Naqueles tempos, o mundo estava dividido em dois grandes blocos: de um lado, o mundo capitalista cristão representado pelos EUA e de outro, o perigo comunista ateu, identificado com a URSS. Neste contexto, a ideologia de segurança nacional, jogava um papel fundamental, justificando a repressão a qualquer um que questionasse a ordem vigente. Visava não somente a eliminação física dos opositores ativos do regime – os subversivos – mas a disseminação do medo, imobilizando e calando toda sociedade. Com os canais políticos tradicionais obstruídos, alguns pegaram em armas. Não foram os únicos a conhecer o inferno da tortura. O terror não foi um fato aleatório, excesso ou excessão episódica, nem se deveu a traços psicopatológicos de uma dúzia de torturadores, já nos alertava Hélio Peregrino, em 1985. O terror foi a estratégia usada para garantir o ambiente necessário para a consolidação de governos e políticas ditatoriais, impopulares e injustas. As ditaduras orientadas por militares americanos, criaram uma espécie de laboratório de produção de dano irreversível. Além de informação ou confissões visavam a quebra exemplar de toda e qualquer resistência atual ou futura dos presos. Seus filhos, pais e companheiras foram também torturados ou lhes assistiram as torturas. Alguns, foram supliciados até a morte, e tiveram seus corpos desaparecidos, estendendo a tortura aos familiares e amigos que, em vão, tentavam localizá-los e por muito tempo, negaram-se a realizar o processo de luto, como única forma de resistência ao esquecimento imposto pelas autoridades.

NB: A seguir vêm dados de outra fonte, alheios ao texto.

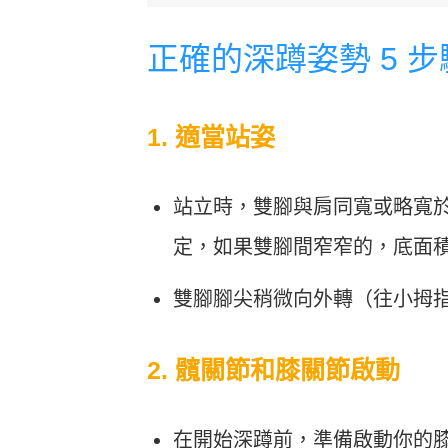
正確的深蹲姿勢 5 步
1. 適當站姿
站立時，雙腳與肩同寬或略寬
定，如果雙腳間窄窄的，底面
雙腳腳尖稍微向外轉（往小拇指的
2. 髖關節和膝關節啟動
在開始深蹲前，準備啟動你的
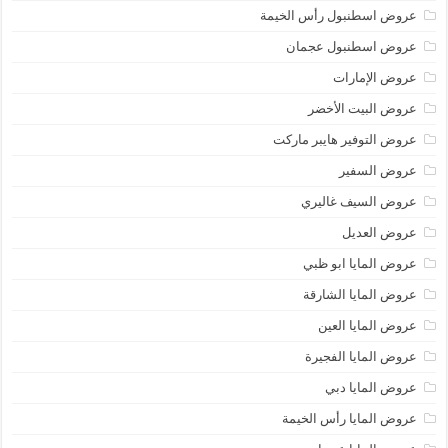
عروض اسطنبول رأس الخيمة
عروض اسطنبول عجمان
عروض الإمارات
عروض البيت الأخضر
عروض التوفير هايبر ماركت
عروض السفير
عروض السيف غاليري
عروض العديل
عروض المايا ابو ظبي
عروض المايا الشارقة
عروض المايا العين
عروض المايا الفجيرة
عروض المايا دبي
عروض المايا رأس الخيمة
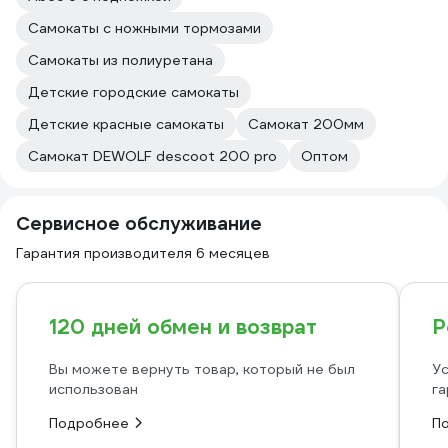
Самокаты с ножными тормозами
Самокаты из полиуретана
Детские городские самокаты
Детские красные самокаты
Самокат 200мм
Самокат DEWOLF descoot 200 pro
Оптом
Сервисное обслуживание
Гарантия производителя 6 месяцев
120 дней обмен и возврат
Р
Вы можете вернуть товар, который не был
Ус
использован
га
Подробнее
П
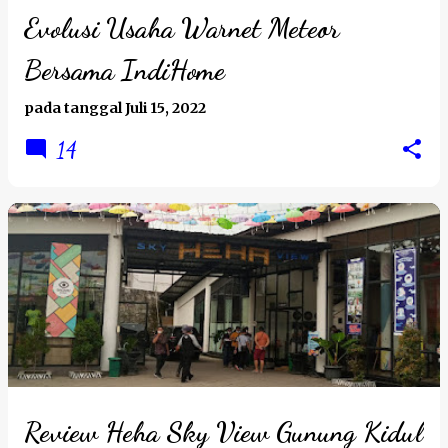
Evolusi Usaha Warnet Meteor
Bersama IndiHome
pada tanggal
Juli 15, 2022
14
Review Heha Sky View Gunung Kidul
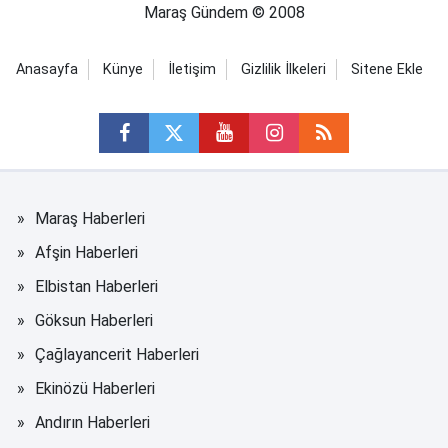
Maraş Gündem © 2008
Anasayfa
Künye
İletişim
Gizlilik İlkeleri
Sitene Ekle
Maraş Haberleri
Afşin Haberleri
Elbistan Haberleri
Göksun Haberleri
Çağlayancerit Haberleri
Ekinözü Haberleri
Andırın Haberleri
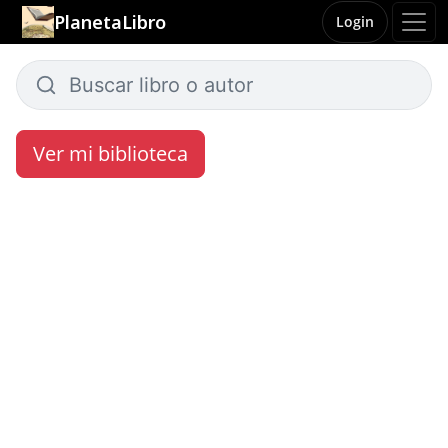
PlanetaLibro
Login
Ver mi biblioteca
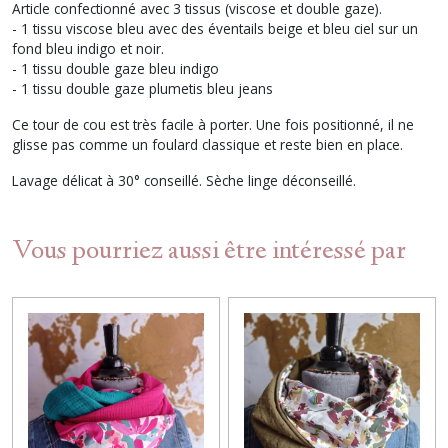
Article confectionné avec 3 tissus (viscose et double gaze).
- 1 tissu viscose bleu avec des éventails beige et bleu ciel sur un
fond bleu indigo et noir.
- 1 tissu double gaze bleu indigo
- 1 tissu double gaze plumetis bleu jeans
Ce tour de cou est très facile à porter. Une fois positionné, il ne
glisse pas comme un foulard classique et reste bien en place.
Lavage délicat à 30° conseillé. Sèche linge déconseillé.
Vous pourriez aussi être intéressé par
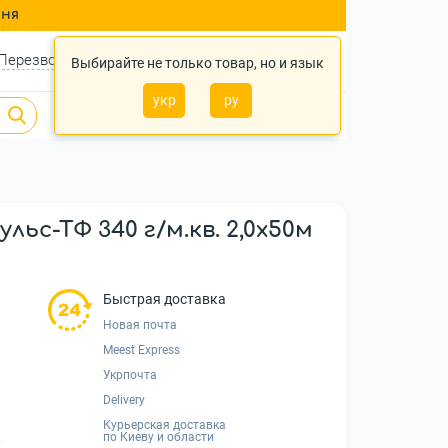
ння
Перезвонить?
Войти
Укр
Ру
Выбирайте не только товар, но и язык
укр
ру
0
0
0 грн.
с-ТФ 340 г/м.кв. 2,0x50м
Быстрая доставка
Новая почта
Meest Express
Укрпочта
Delivery
Курьерская доставка
по Киеву и области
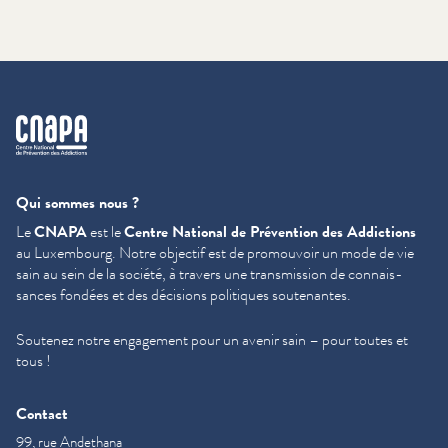
cnapa
Qui sommes nous ?
Le
CNAPA
est le
Centre National de Prévention des Addictions
au Luxembourg. Notre objectif est de promouvoir un mode de vie
sain au sein de la société, à travers une trans­mis­sion de con­nais­
sances fondées et des décisions politiques soutenantes.
Soutenez notre engagement pour un avenir sain – pour toutes et
tous !
Contact
99, rue Andethana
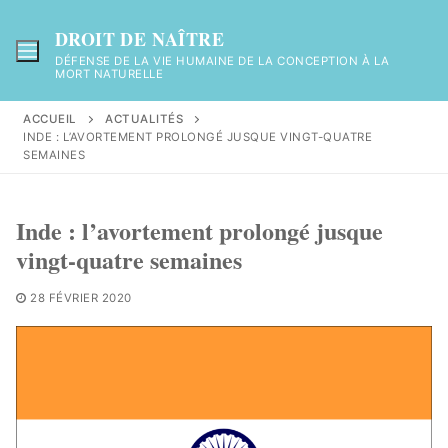
Aller
au
DROIT DE NAÎTRE
contenu
DÉFENSE DE LA VIE HUMAINE DE LA CONCEPTION À LA
MORT NATURELLE
ACCUEIL
ACTUALITÉS
INDE : L’AVORTEMENT PROLONGÉ JUSQUE VINGT-QUATRE
SEMAINES
Inde : l’avortement prolongé jusque
vingt-quatre semaines
28 FÉVRIER 2020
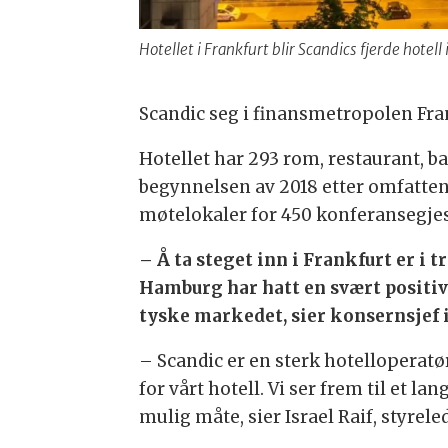
Hotellet i Frankfurt blir Scandics fjerde hotell
Scandic seg i finansmetropolen Fra
Hotellet har 293 rom, restaurant, b
begynnelsen av 2018 etter omfatten
møtelokaler for 450 konferansegjes
– Å ta steget inn i Frankfurt er i
Hamburg har hatt en svært positiv 
tyske markedet, sier konsernsjef i
– Scandic er en sterk hotelloperatør
for vårt hotell. Vi ser frem til et l
mulig måte, sier Israel Raif, styreled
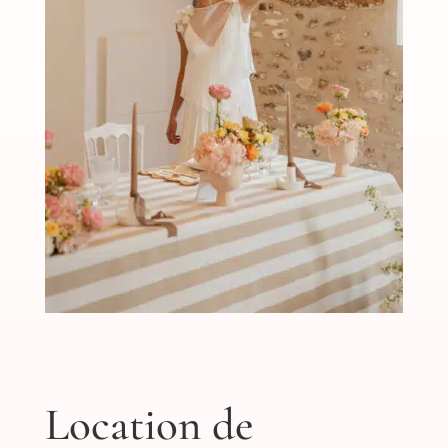
Location de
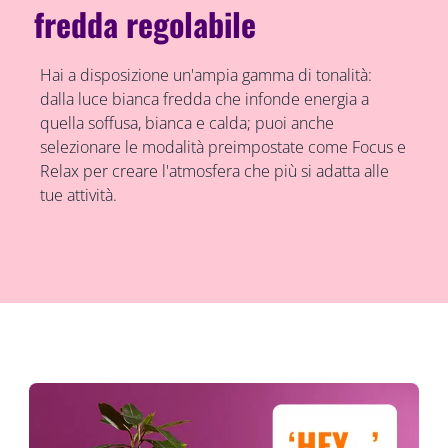
fredda regolabile
Hai a disposizione un'ampia gamma di tonalità:
dalla luce bianca fredda che infonde energia a
quella soffusa, bianca e calda; puoi anche
selezionare le modalità preimpostate come Focus e
Relax per creare l'atmosfera che più si adatta alle
tue attività.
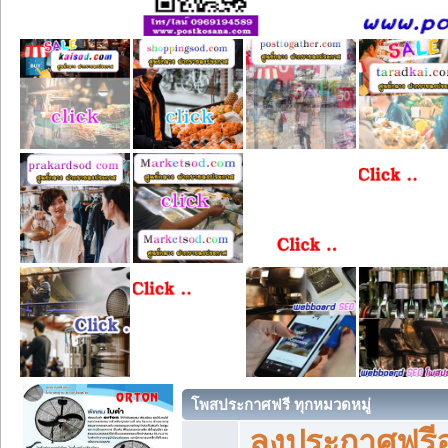
โพสประกาศฟรี ทุกหมวดหมู่
ลงประกาศฟรีอ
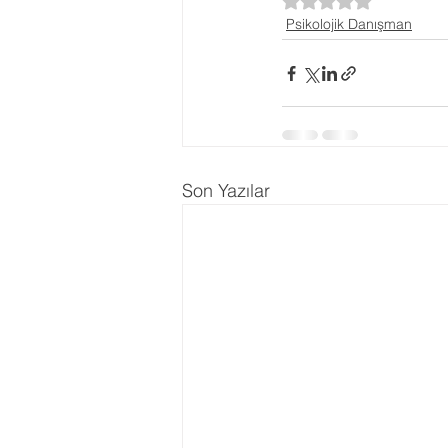
5 üzerinden NaN yı
Psikolojik Danışman
Ergenlik Danışmanlığı
PDR Re
Disleksi
Evlilik Terapisi
Son Yazılar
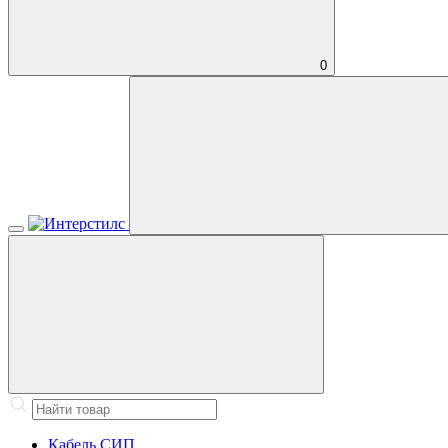
0
Кабель СИП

Como medir as marcas, os efeitos que tais violências exercem até hoje? Como se exigir levianamente que se vire a página, se essas histórias ainda não encontraram espaço na história oficial? Um dos mais perversos efeitos desse silenciamento é que o dano, ao ser mantido em segredo e transformado em problema individual, aprofunda o isolamento, vitimiza e faz funcionar um movimento de despotencialização política.

Contribuir para isso, sob qualquer pretexto e em qualquer medida, quando se tem acesso aos meios e à mídia, é optar pela conivência, quando se podia utilizá-los para o esclarecimento.

A tortura não é ato de guerra, é crime de guerra, crime contra a humanidade! A violação do direitos humanos essenciais não atinge apenas as vítimas diretas, compromete toda a sociedade. Mas, se a sociedade não se percebe como atingida – por desconhecer informações ocultas até hoje – e não reconhece o dano, este continuará reduzido ao espaço privado da vida familiar dos ditos atingidos pela manto da impunidade, continuarão a fazer vítimas e a comprometer a democracia.

*Equipe de profissionais responsáveis pelo projeto de apoio médico-psicológico e de reabilitação física e social para vítimas da tortura.